When holding your iPhone or Android phone, their purposefully sleek designs feel as if nothing went into designing them at all—even though we know that's not the case. Designing a sleek form factor can only come after experimentation, and with Essential, a good amount of that experimentation was with materials.
Various Essential Phone prototypes
After beginning with an all-titanium prototype featuring spring hinges as side keys, Jiang and her team decided to regroup and move on. "It was a good starting point, but we realized it was becoming too technical, and it was looking very, very masculine—you know, that Robocop kind of feel," said Jiang as she showed us some of the initial titanium prototypes.
Titanium had other complications besides the obvious aesthetic ones. "On the back of the device we have so many components, and we realized that with titanium you need windows for all those components because they can't work through metal," Jiang explained. "So then we thought about how we could design those windows nicely. We went through a phase where we got super expressive imagining those windows to make them look purposeful, but throughout the whole exercise, it just felt wrong—our goal was to be premium, sophisticated and refined, and none of that felt refined to me."
Ceramic backing prototypes
This decision to abandon titanium lead them to begin working with a material we never expected to hear within this context—ceramic. Ceramic is a bold material choice, but it served the purpose of hiding all of the components, including antenna breaks. According to Jiang, the Essential team has a tendency to embrace challenges, so working with ceramics encouraged instead of deterring them.
Specifically, the ceramic material forced the back of the phone to be flat because the more linear the ceramic part is, the stronger it will be. "At the time, we were doing this exercise where the back of the phone actually had a curvature to it, and that was because we wanted it to feel thinner around the edges. But we quickly realized that the whole accessories line would have to have a similar curvature to match, so that means future-proofing would be out of the question." Basically, the second generation of the Essential phone wouldn't be compatible with the original accessories—something we're glad at least one phone company is concerned with.
Another challenge the team faced was camera positioning. The team decided the camera had to go on the top for user convenience, but as Jiang accurately phrased the challenge, "how were we going to put it on the top if it's borderless up there?" The result needed to be cutting into the display, which the manufacturer came around to after some persuading. "We cut into the display, and the top is the front-facing camera," she said. "The actual barrel goes into the display a little bit, so we had to find the right camera for that as well. On top of the camera, we were able to fit the proximity, the ALS sensor and even a speaker—so everything is pretty much up in that corner."

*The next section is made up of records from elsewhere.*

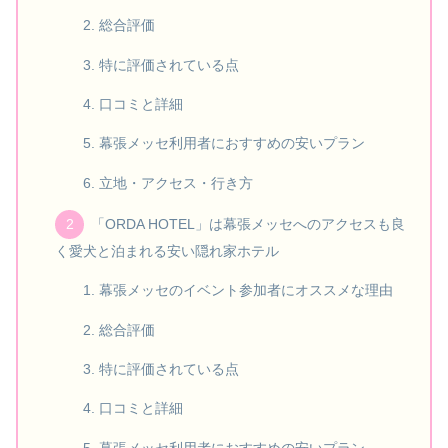
総合評価
特に評価されている点
口コミと詳細
幕張メッセ利用者におすすめの安いプラン
立地・アクセス・行き方
「ORDA HOTEL」は幕張メッセへのアクセスも良
く愛犬と泊まれる安い隠れ家ホテル
幕張メッセのイベント参加者にオススメな理由
総合評価
特に評価されている点
口コミと詳細
幕張メッセ利用者におすすめの安いプラン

On the Essential phone's 360 degree camera capabilities
The main design element that sets the Essential Phone apart from other smartphones on the market is its ability to directly connect with a line of accessories—the most hyped being a playful 360-degree camera the team originally referred to as "the lollipop." "We realized that with the phone we were staying so muted and clean that over time it could get kind of boring to people", Jiang explains. We had a great story with the accessories because they come out on a more regular basis, so we can be a little bit more expressive with it."
360 degree camera prototypes
The camera attaches directly to the phone via magnet, which posed a whole new set of criteria Jiang and her team had to meet. The camera needed to be,"secure enough to where you can be at a concert waving it around and you don't feel like it's going to pop off, but at the same time easy to put on," Jiang explained. After looking into various mount systems and phone cases the camera could attach to, the team settled on specific magnets that are strong enough to keep the camera in place but still easy enough to take off. Magnets are also complicated because of credit cards, so figuring out how to shield the magnet so it only works with Essential accessories was, well, essential.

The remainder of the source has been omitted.